- Assignment
Transcribe the stretch of entries below from the line with "Tampoco nos perdonaríamos no mencionar el" through the line with "(D.E.P.), nos ha regalado auténticas joyas", exactly and with both ends included; leave out all other lines.
Input for this task START
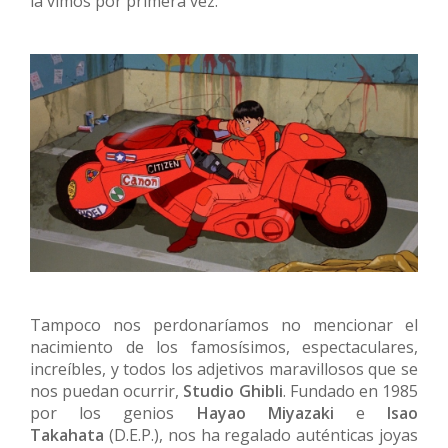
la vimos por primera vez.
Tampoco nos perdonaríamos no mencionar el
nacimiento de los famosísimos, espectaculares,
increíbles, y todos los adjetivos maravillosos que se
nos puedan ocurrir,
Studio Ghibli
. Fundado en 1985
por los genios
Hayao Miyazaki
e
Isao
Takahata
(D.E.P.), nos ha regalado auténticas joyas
Input for this task END
Input for this task START
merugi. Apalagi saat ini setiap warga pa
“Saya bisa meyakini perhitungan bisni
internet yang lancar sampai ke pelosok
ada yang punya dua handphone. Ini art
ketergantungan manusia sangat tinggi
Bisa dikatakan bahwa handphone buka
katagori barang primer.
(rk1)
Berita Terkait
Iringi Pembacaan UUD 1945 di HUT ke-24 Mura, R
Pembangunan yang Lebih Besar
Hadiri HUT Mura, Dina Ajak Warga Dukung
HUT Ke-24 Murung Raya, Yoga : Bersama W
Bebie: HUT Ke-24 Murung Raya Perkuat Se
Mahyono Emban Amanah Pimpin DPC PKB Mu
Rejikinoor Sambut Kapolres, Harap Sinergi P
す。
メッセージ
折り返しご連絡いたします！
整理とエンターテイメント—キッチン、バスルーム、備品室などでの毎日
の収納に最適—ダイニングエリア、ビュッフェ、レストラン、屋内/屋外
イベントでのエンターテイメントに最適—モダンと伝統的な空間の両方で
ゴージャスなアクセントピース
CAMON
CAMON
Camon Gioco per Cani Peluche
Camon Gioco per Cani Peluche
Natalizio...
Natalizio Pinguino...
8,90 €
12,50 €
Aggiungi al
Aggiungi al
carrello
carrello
Input for this task END
Input for this task START
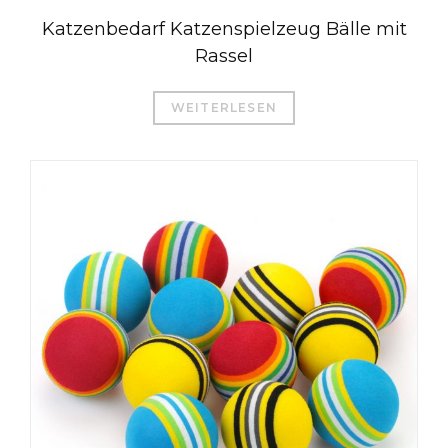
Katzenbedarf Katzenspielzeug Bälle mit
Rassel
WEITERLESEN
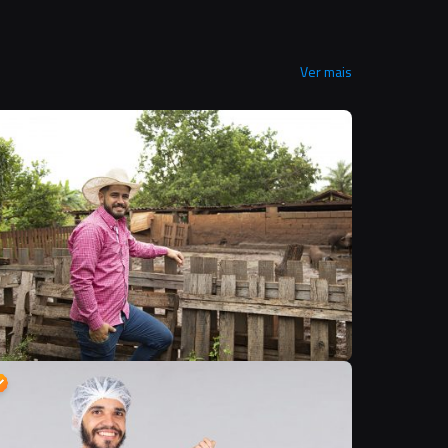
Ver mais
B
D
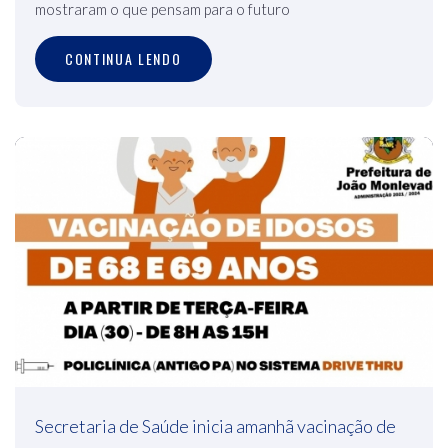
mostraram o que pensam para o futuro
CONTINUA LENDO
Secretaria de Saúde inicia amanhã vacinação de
Input for this task END
- Task solution
Tampoco nos perdonaríamos no mencionar el
nacimiento de los famosísimos, espectaculares,
increíbles, y todos los adjetivos maravillosos que se
nos puedan ocurrir,
Studio Ghibli
. Fundado en 1985
por los genios
Hayao Miyazaki
e
Isao
Takahata
(D.E.P.), nos ha regalado auténticas joyas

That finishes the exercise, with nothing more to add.